* [Directions]: The answer should match the entries that follow exactly, except that no image appears in it.

(Transcribed page contents)
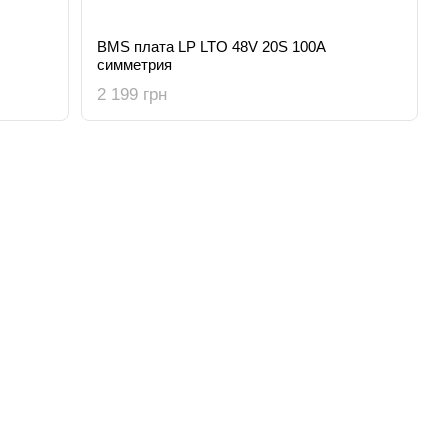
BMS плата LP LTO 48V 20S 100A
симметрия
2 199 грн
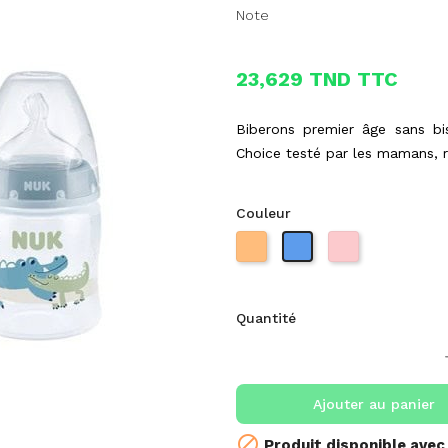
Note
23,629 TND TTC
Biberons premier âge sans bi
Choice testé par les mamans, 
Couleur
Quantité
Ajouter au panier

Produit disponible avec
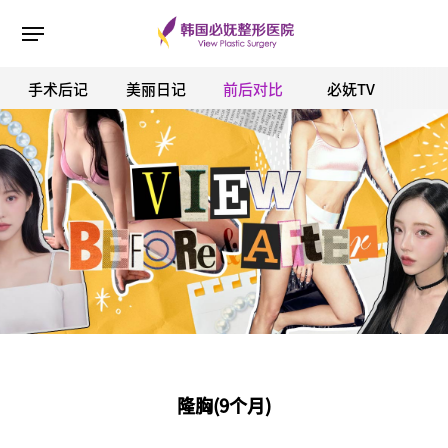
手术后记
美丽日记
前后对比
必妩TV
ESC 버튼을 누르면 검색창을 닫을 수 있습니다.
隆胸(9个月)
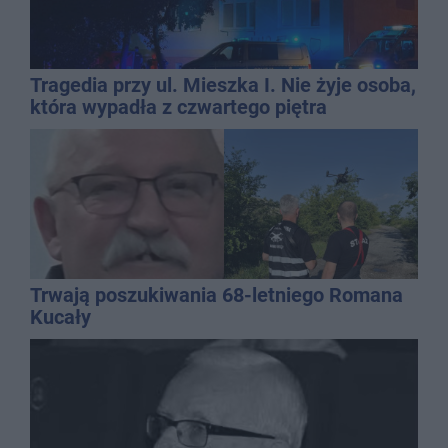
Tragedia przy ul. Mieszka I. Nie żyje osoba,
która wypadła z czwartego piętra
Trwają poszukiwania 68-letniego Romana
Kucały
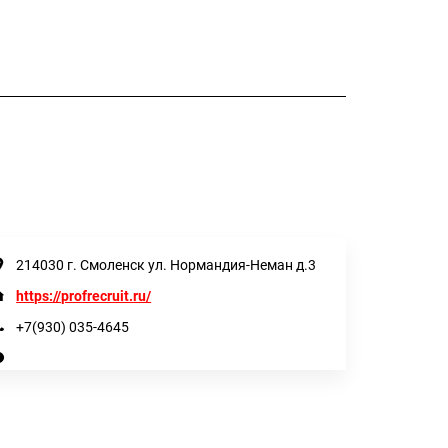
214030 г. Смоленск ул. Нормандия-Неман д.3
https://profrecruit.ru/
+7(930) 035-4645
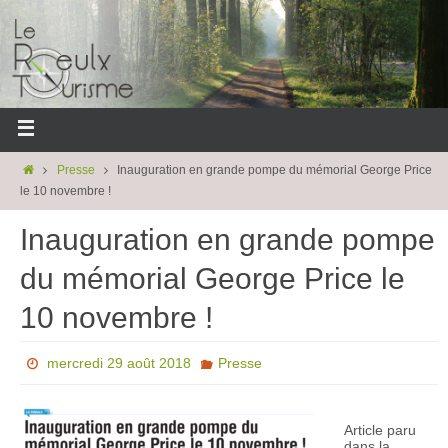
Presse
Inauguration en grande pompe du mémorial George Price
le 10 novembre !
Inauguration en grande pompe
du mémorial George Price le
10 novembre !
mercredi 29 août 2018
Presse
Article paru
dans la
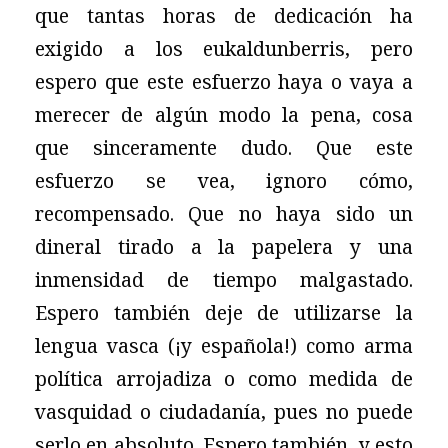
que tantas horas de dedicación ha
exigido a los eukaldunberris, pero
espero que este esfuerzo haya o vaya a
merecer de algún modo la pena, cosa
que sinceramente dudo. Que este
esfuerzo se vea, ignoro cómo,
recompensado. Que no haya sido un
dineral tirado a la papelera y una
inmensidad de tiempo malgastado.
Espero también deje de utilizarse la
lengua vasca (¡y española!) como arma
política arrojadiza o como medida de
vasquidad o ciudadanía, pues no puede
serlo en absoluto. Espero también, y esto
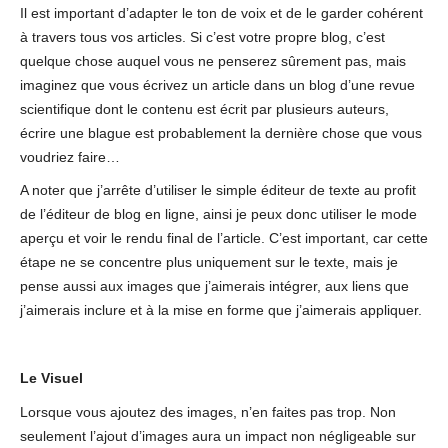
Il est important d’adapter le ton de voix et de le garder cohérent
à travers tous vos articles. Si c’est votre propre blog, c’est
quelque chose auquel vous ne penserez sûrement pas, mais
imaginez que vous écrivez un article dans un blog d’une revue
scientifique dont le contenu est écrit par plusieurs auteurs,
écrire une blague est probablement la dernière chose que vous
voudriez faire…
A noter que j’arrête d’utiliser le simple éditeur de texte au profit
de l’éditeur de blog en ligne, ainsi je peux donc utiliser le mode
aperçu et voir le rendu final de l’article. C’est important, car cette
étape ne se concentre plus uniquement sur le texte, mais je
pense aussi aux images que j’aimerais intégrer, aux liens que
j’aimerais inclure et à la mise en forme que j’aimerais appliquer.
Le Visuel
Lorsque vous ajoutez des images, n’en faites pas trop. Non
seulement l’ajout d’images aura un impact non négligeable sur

* [Exercise output]:
BMS плата LP LTO 48V 20S 100A
симметрия
2 199 грн
Note
23,629 TND TTC
Biberons premier âge sans bi
Choice testé par les mamans, 
Couleur
Quantité
Ajouter au panier

Produit disponible avec
手术后记
美丽日记
前后对比
必妩TV
ESC 버튼을 누르면 검색창을 닫을 수 있습니다.
隆胸(9个月)
Tragedia przy ul. Mieszka I. Nie żyje osoba,
która wypadła z czwartego piętra
Trwają poszukiwania 68-letniego Romana
Kucały
214030 г. Смоленск ул. Нормандия-Неман д.3
https://profrecruit.ru/
+7(930) 035-4645
Presse
Inauguration en grande pompe du mémorial George Price
le 10 novembre !
Inauguration en grande pompe
du mémorial George Price le
10 novembre !
mercredi 29 août 2018
Presse
Article paru
dans la
que tantas horas de dedicación ha
exigido a los eukaldunberris, pero
espero que este esfuerzo haya o vaya a
merecer de algún modo la pena, cosa
que sinceramente dudo. Que este
esfuerzo se vea, ignoro cómo,
recompensado. Que no haya sido un
dineral tirado a la papelera y una
inmensidad de tiempo malgastado.
Espero también deje de utilizarse la
lengua vasca (¡y española!) como arma
política arrojadiza o como medida de
vasquidad o ciudadanía, pues no puede
serlo en absoluto. Espero también, y esto
Il est important d’adapter le ton de voix et de le garder cohérent
à travers tous vos articles. Si c’est votre propre blog, c’est
quelque chose auquel vous ne penserez sûrement pas, mais
imaginez que vous écrivez un article dans un blog d’une revue
scientifique dont le contenu est écrit par plusieurs auteurs,
écrire une blague est probablement la dernière chose que vous
voudriez faire…
A noter que j’arrête d’utiliser le simple éditeur de texte au profit
de l’éditeur de blog en ligne, ainsi je peux donc utiliser le mode
aperçu et voir le rendu final de l’article. C’est important, car cette
étape ne se concentre plus uniquement sur le texte, mais je
pense aussi aux images que j’aimerais intégrer, aux liens que
j’aimerais inclure et à la mise en forme que j’aimerais appliquer.
Le Visuel
Lorsque vous ajoutez des images, n’en faites pas trop. Non
seulement l’ajout d’images aura un impact non négligeable sur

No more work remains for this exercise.